Sono diverse le case di moda che hanno adottato il sughero come alternativa alla similpelle: dal plantare delle ciabatte Birkenstock, alle borse di Corkor. Allo stesso modo, la pelle vegan di Nuo, derivata dalla lavorazione delle fibre del legno, è applicata in diversi campi: automotive, arredamento e ovviamente all’abbigliamento ed accessori; il materiale viene reso unico grazie alle sue incisioni e alle diverse texture.

Se la pelle derivata da scarti di produzione e fibre naturali può sembrare qualcosa di estremamente avanguardistico, l’ultima alternativa è addirittura fantascientifica: Modern Meadow ha ideato ZOA, una pelle naturale creata e “coltivata” in laboratorio. Questo annulla totalmente l’impatto ambientale e lo sfruttamento di qualsiasi animale, senza però rinunciare a tutte le caratteristiche positive della vera pelle. L’idea è rivoluzionaria, tanto che uno dei primi modelli di t-shirt confezionati in pelle e cotone da laboratorio è stato esposto al MoMA di New York.

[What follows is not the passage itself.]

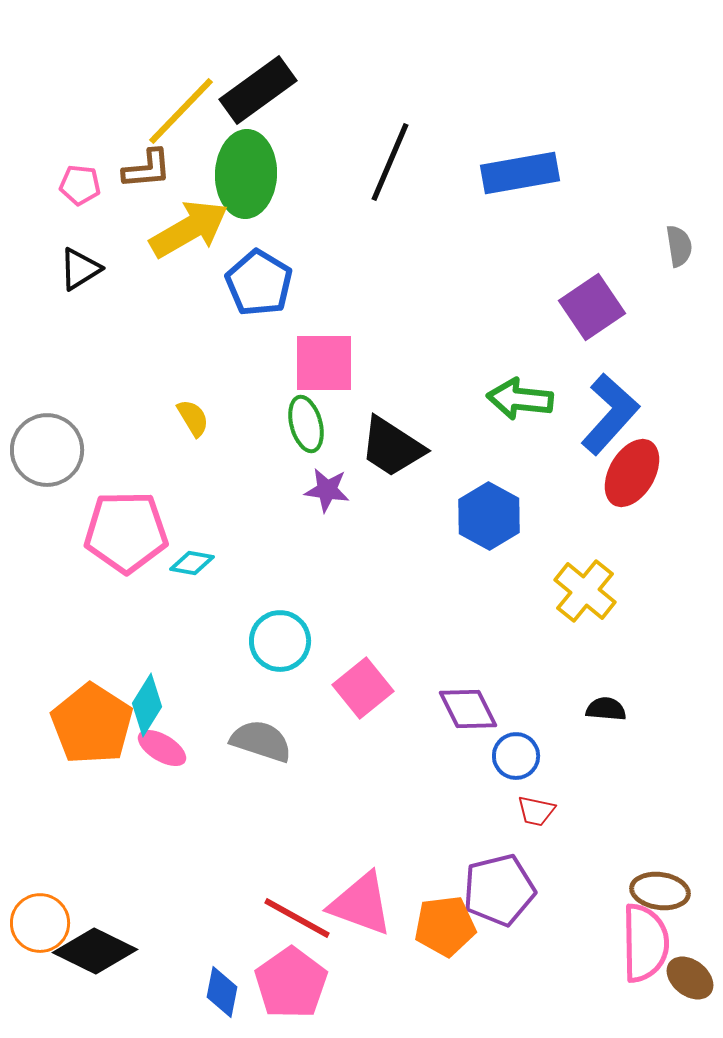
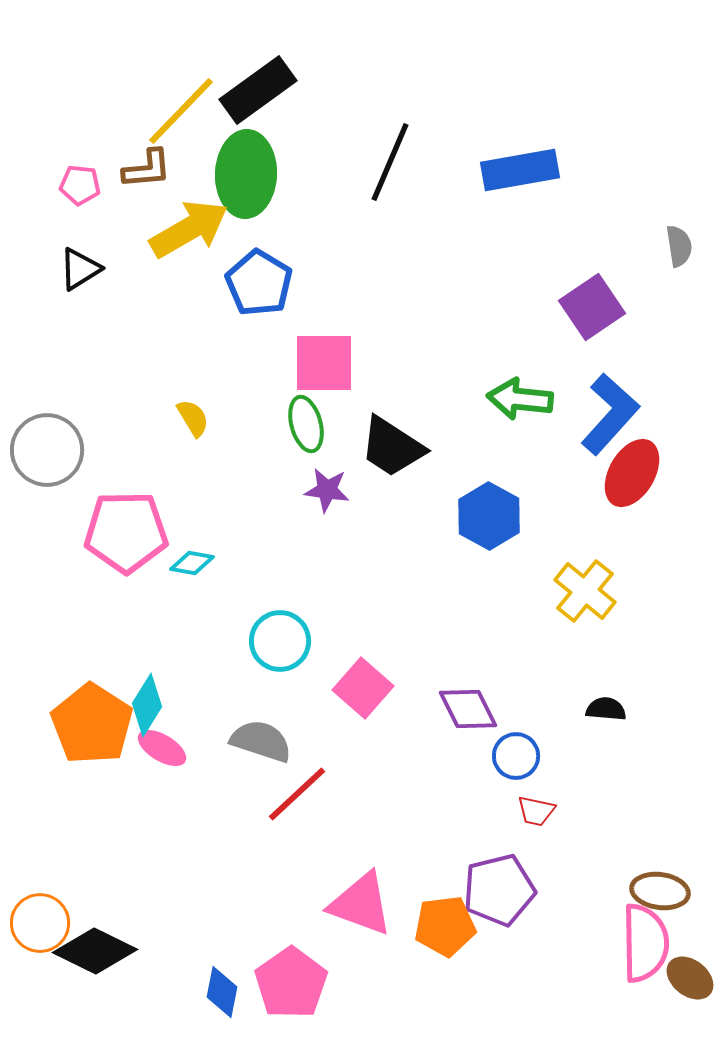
blue rectangle at (520, 173): moved 3 px up
pink square at (363, 688): rotated 10 degrees counterclockwise
red line at (297, 918): moved 124 px up; rotated 72 degrees counterclockwise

Le soluzioni alternative alle tipologie di pelle più tradizionali sono infinite: tantissime start-up stanno ricercando e ricavando fibre sempre diverse da impiegare nel campo del tessile e dell’abbigliamento, in modo da ridurre sempre di più l’impatto ambientale dell’industria della moda. Ad oggi le scelte sono molteplici, ed il futuro non potrà che sorprenderci con idee sempre nuove e sempre più sostenibili.